With the increase in human consumption of phytoestrogens, studies that address the consequences of phytoestrogens exposure are required. Knowledge on the effects of phytoestrogens has increased recently, however, there have been only few studies concerning prenatal exposure to phytoestrogens on cellular immune response in female rats. Additionally, the immune response to intradermal phytohemagglutinin (PHA) was used for estimating T cell-mediated immunity in avian species, however, there were no available literature in rodents. Therefore, the aim of this study was to investigate the prenatal exposure of dietary soy isoflavones on immune response of female albino rats’ offspring through determination of the immune response to intradermal PHA injection via calculation of Intumesce index, determination of TNF-α, IFN-γ, and IL-12 levels and examination of histopathological changes in PHA-injected foot pad, thymus, and spleen.

Materials and Methods

Animals

Thirty-six regular cyclic adult female Wister albino rats, weighing approximately 180 to 250 g, were purchased from Laboratory Animal House at Faculty of Veterinary Medicine, Suez Canal University, Ismailia, Egypt. Rats were housed in a standard plastic cage (3 rats per cage). They were maintained under standard natural day light rhythm with an average temperature of 25°C (±1°C). They were provided casein-based diet and water ad libitum ad libitum. The experiment was approved by the Committee of Laboratory Animals at Faculty of Veterinary Medicine, Suez Canal University.

Breeding Procedures

After 2 weeks of acclimatization, the estrous cycle was monitored by daily cytological examination of vaginal smear²³ to determine the females with 3 successive regular cycles. Vaginal smears were obtained from each female once daily early in the morning. The smears were dried with a flame and stained for 1 minutes with methylene blue and examined under a microscope to determine the phase of estrous cycle. Females with regular cycles were selected for this study, while irregular ones were excluded. Mature males were introduced with proestrus virgin females in ratio of 1 male–3 females per cage at the afternoon and stay overnight. Mating was confirmed by the presence of sperms in the vaginal smears or the presence of vaginal plug, and this was designated as the zero day of pregnancy.²⁴

Experimental Groups and Treatment

The rats at day 0 of pregnancy were assigned to 3 independent groups (12 rats per group). The first group (n = 12) of pregnant dams were fed casein-based control diet (soy isoflavones free). The second group (n = 12) were fed low-dose (6.5 g/100 g of the diet) soy isoflavones. The third group (n = 12) were fed high-dose (26 g/100 g of the diet) soy isoflavones. All diets were formulated to fulfill all the nutritional requirements of pregnant rats.²⁵ Experimental diets were offered from zero day of pregnancy to the day of giving birth. After parturition, all experimental rats and their offspring were given a control diet. The number of pups per litter, number of female and male offspring per dam, and the offspring mortality rates were determined. Only female offspring were used in this experiment, while male offspring were assigned to another experiment.

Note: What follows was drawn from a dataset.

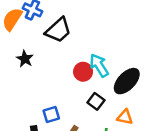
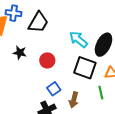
red circle: (83, 72) -> (47, 60), moved
black square: (96, 101) -> (85, 68), size x1.6

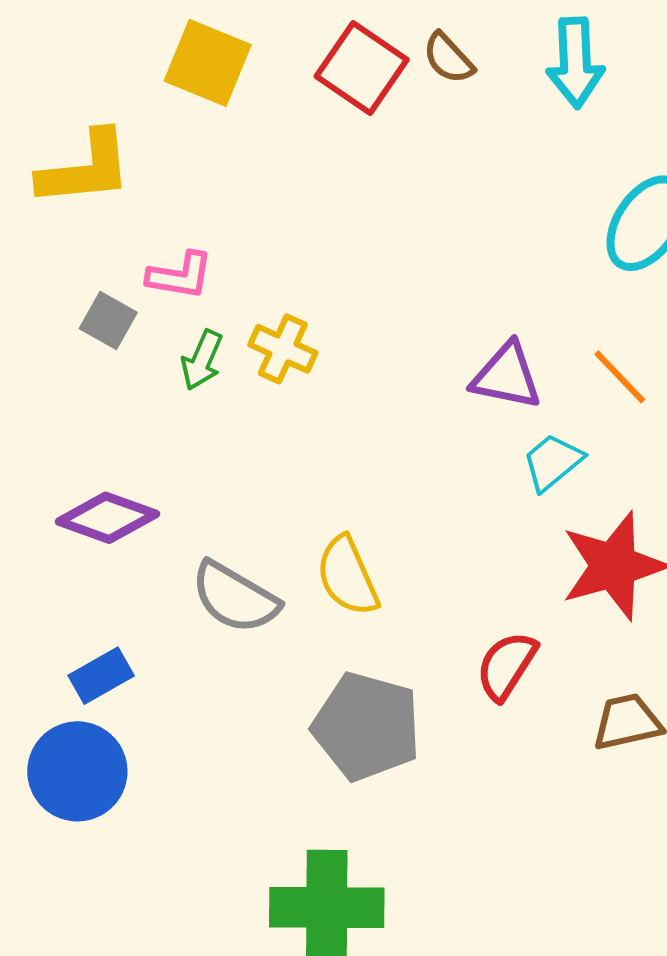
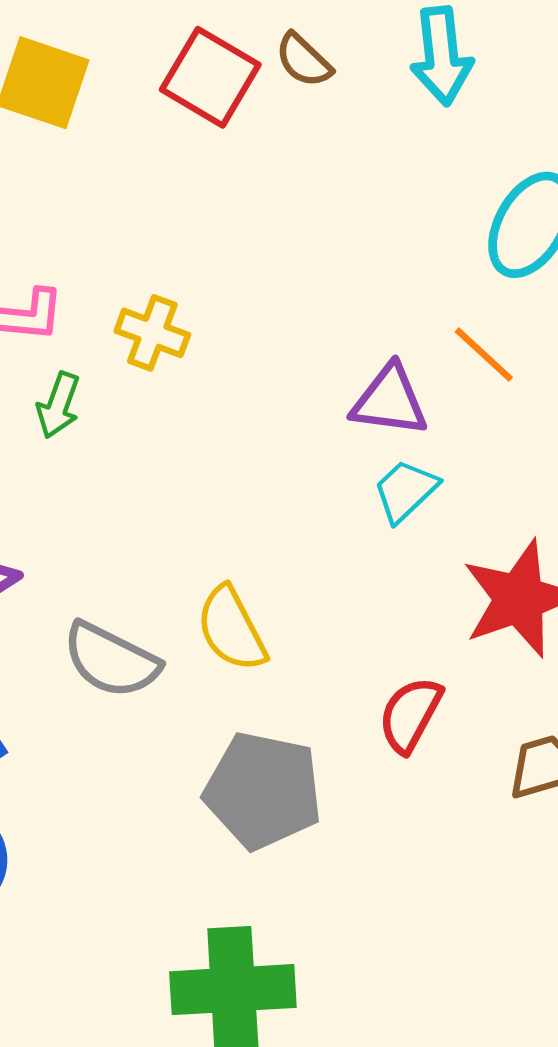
yellow cross: (283, 349) -> (152, 333), moved
orange line: (620, 377) -> (484, 354), moved
cyan trapezoid: (553, 462) -> (405, 491), moved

Dietary Isoflavones Analysis

Isoflavones were extracted from the diet by mixing 1 g of sample diet with 20 mL of solution of 0.1 mol/L HCl/L and 80 mL of methanol, and then the mixture was sonicated for 20 minutes and left at room temperature for 2 hours and gravity filtered with Whatman filter paper (Clifton, New Jersey). The filtrate was centrifuged at 10,000 rpm, and the isoflavones in the supernatant were separated and quantified by high-performance liquid chromatography. Isoflavones were detected at 260 nm and quantified by comparison with external standards.²⁶

Body Weight

Pregnant dams were weighed weekly and their food intake (g/wk) was determined. Moreover, female offspring of each dam were weighed weekly starting from day of birth till the end of experiment (postnatal day [PND] 50).

Cell-Mediated Immune Response After PHA Injection in Foot Pad

On PND 49, offspring cell-mediated immune response was determined using PHA injection. Phytohemagglutinin challenge was performed by injection of 0.1 mL of PHA (Sigma L 9017, St Louis, Missouri) of 1 mg mL⁻¹ dissolved in sterile phosphate-buffered saline (PBS)²⁷ in left foot pad of female rats in all experimental groups. Then as a control, the right foot pad of the same rat was injected with 0.1 mL of PBS. Foot pad swelling was calculated.²⁷ Thickness of both footpads was measured before and after PHA injection. After 24 hours, thickness of dorsoventral and lateral aspects of left and right footpads at point of injection was measured using a manual micrometer. The injections and measurements were made by the same person. The Intumesce Index was calculated as the measured ankle size—primary ankle size/primary ankle size.²⁸

Blood Sampling

On PND 50 of offspring age and after 24 hours of PHA injection, female rats were anaesthetized with diethyl ether, and two blood samples were collected via capillary tube from the retro-orbital venous plexus; the first one was collected in plain tubes for serum separation. Serum was stored at −20°C until determination of TNF-α, IFN-γ, and IL-12 levels. While the second blood sample was collected in EDTA for total and differential leukocytic counts.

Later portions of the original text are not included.